◆ Data for this exercise:
────────────────────────────────────────
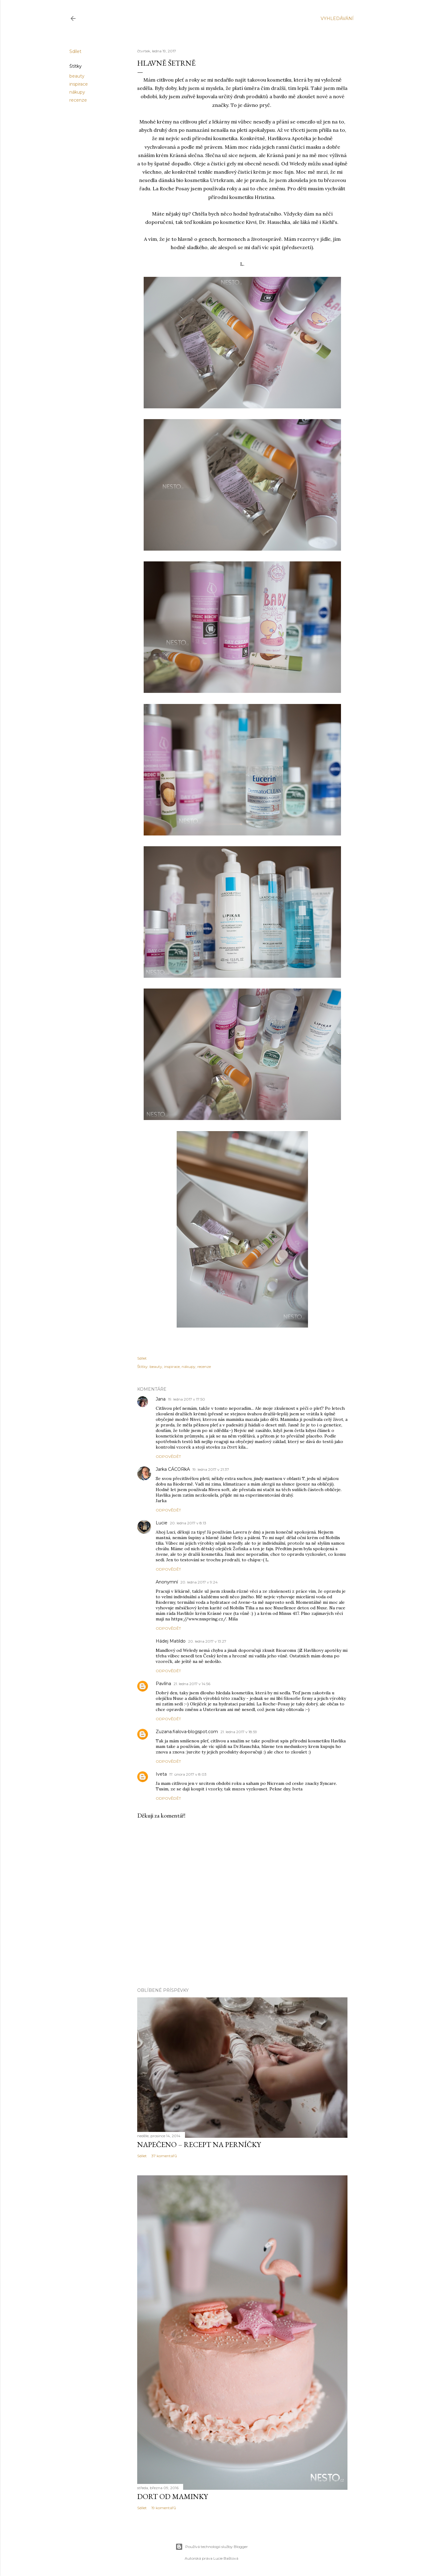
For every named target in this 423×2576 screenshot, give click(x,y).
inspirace (78, 84)
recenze (78, 100)
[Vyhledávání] (337, 18)
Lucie (161, 1523)
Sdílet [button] (75, 51)
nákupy (77, 92)
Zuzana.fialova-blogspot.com (187, 1731)
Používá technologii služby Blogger (211, 2546)
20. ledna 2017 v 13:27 (207, 1641)
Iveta (161, 1774)
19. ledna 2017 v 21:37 (210, 1469)
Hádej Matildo (171, 1641)
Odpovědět (168, 1456)
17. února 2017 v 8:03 (188, 1774)
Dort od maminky (172, 2496)
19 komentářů (163, 2507)
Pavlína (163, 1683)
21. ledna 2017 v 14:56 (192, 1683)
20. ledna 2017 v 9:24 (199, 1582)
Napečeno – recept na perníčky (199, 2144)
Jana (161, 1399)
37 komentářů (164, 2155)
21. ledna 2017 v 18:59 (238, 1731)
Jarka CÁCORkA (173, 1469)
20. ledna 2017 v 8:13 (188, 1523)
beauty (76, 76)
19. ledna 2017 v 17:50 (186, 1399)
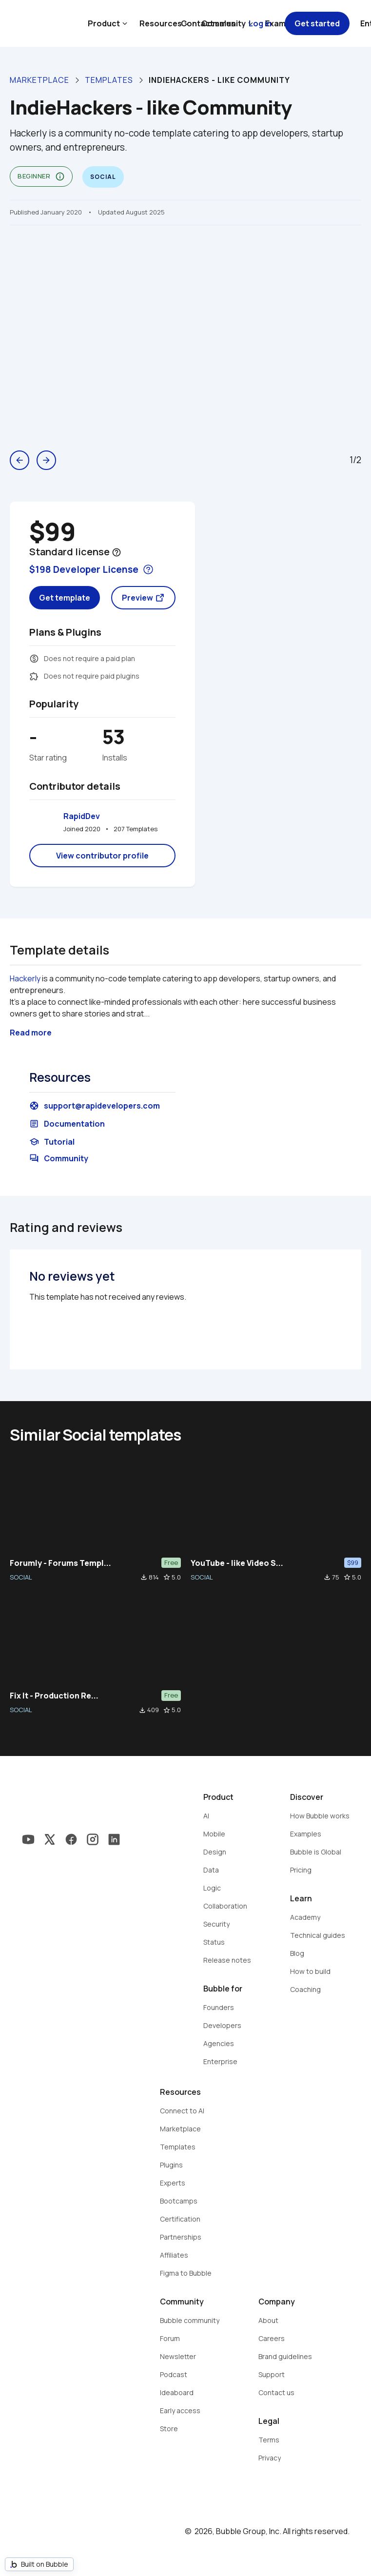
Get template (64, 597)
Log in (260, 23)
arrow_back (19, 460)
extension (34, 676)
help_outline (116, 552)
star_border (167, 1577)
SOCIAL (21, 1577)
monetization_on (34, 659)
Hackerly (25, 978)
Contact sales (208, 23)
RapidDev (81, 816)
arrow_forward (46, 460)
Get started (317, 23)
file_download (144, 1577)
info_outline (60, 176)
────────────────────────────────────────
◆ Activity:
An exact copy of every line above, minus the pictures, is the required output.

◆ Answer space:
For every named target in this 423×2576 screenshot, give click(x,y).
inspirace (78, 84)
recenze (78, 100)
[Vyhledávání] (337, 18)
Lucie (161, 1523)
Sdílet [button] (75, 51)
nákupy (77, 92)
Zuzana.fialova-blogspot.com (187, 1731)
Používá technologii služby Blogger (211, 2546)
20. ledna 2017 v 13:27 (207, 1641)
Iveta (161, 1774)
19. ledna 2017 v 21:37 (210, 1469)
Hádej Matildo (171, 1641)
Odpovědět (168, 1456)
17. února 2017 v 8:03 (188, 1774)
Dort od maminky (172, 2496)
19 komentářů (163, 2507)
Pavlína (163, 1683)
21. ledna 2017 v 14:56 (192, 1683)
20. ledna 2017 v 9:24 (199, 1582)
Napečeno – recept na perníčky (199, 2144)
Jana (161, 1399)
37 komentářů (164, 2155)
21. ledna 2017 v 18:59 (238, 1731)
Jarka CÁCORkA (173, 1469)
20. ledna 2017 v 8:13 (188, 1523)
beauty (76, 76)
19. ledna 2017 v 17:50 (186, 1399)
Get template (64, 597)
Log in (260, 23)
arrow_back (19, 460)
extension (34, 676)
help_outline (116, 552)
star_border (167, 1577)
SOCIAL (21, 1577)
monetization_on (34, 659)
Hackerly (25, 978)
Contact sales (208, 23)
RapidDev (81, 816)
arrow_forward (46, 460)
Get started (317, 23)
file_download (144, 1577)
info_outline (60, 176)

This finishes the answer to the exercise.